From the line containing "Структура МЦРБ" to the last line of the records below, retype every line exactly and output nothing else.

----- Supplied material

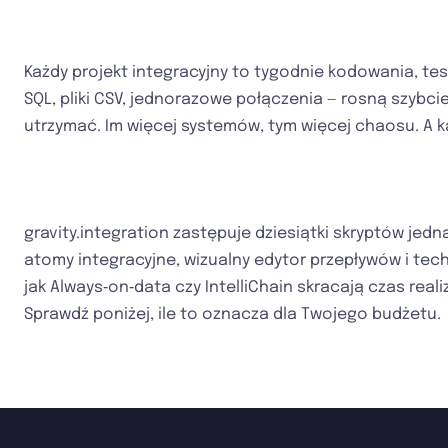
Każdy projekt integracyjny to tygodnie kodowania, tes
SQL, pliki CSV, jednorazowe połączenia — rosną szybciej
utrzymać. Im więcej systemów, tym więcej chaosu. A k
gravity.integration zastępuje dziesiątki skryptów jed
atomy integracyjne, wizualny edytor przepływów i tec
jak Always‑on‑data czy IntelliChain skracają czas reali
Sprawdź poniżej, ile to oznacza dla Twojego budżetu.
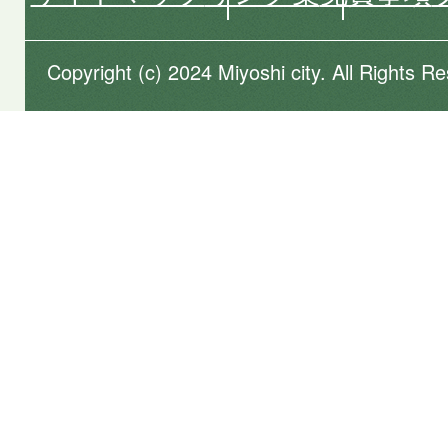
Copyright (c) 2024 Miyoshi city. All Rights R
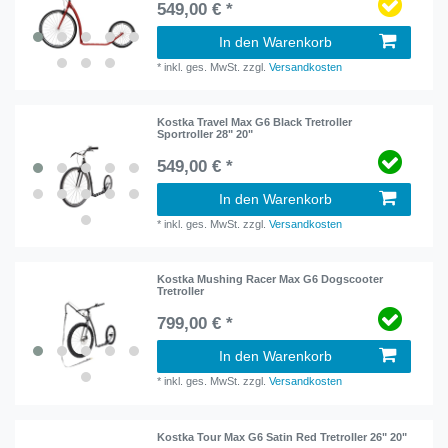
549,00 € *
In den Warenkorb
*
inkl. ges. MwSt.
zzgl.
Versandkosten
Kostka Travel Max G6 Black Tretroller
Sportroller 28" 20"
549,00 € *
In den Warenkorb
*
inkl. ges. MwSt.
zzgl.
Versandkosten
Kostka Mushing Racer Max G6 Dogscooter
Tretroller
799,00 € *
In den Warenkorb
*
inkl. ges. MwSt.
zzgl.
Versandkosten
Kostka Tour Max G6 Satin Red Tretroller 26" 20"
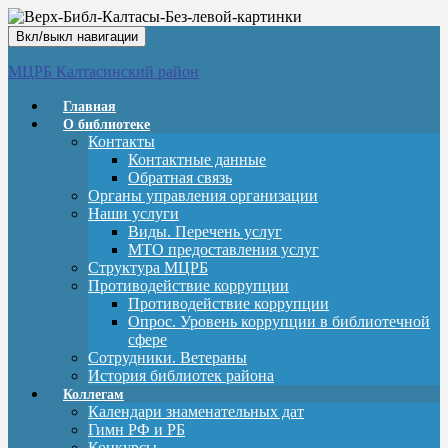
Вкл/выкл навигации
МЦРБ Калтасинский район
Главная
О библиотеке
Контакты
Контактные данные
Обратная связь
Органы управления организации
Наши услуги
Виды. Перечень услуг
МТО предоставления услуг
Структура МЦРБ
Противодействие коррупции
Противодействие коррупции
Опрос. Уровень коррупции в библиотечной
сфере
Сотрудники. Ветераны
История библиотек района
Коллегам
Календари знаменательных дат
Гимн РФ и РБ
Конкурсы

----------

Worked solution |
Структура МЦРБ
Противодействие коррупции
Противодействие коррупции
Опрос. Уровень коррупции в библиотечной
сфере
Сотрудники. Ветераны
История библиотек района
Коллегам
Календари знаменательных дат
Гимн РФ и РБ
Конкурсы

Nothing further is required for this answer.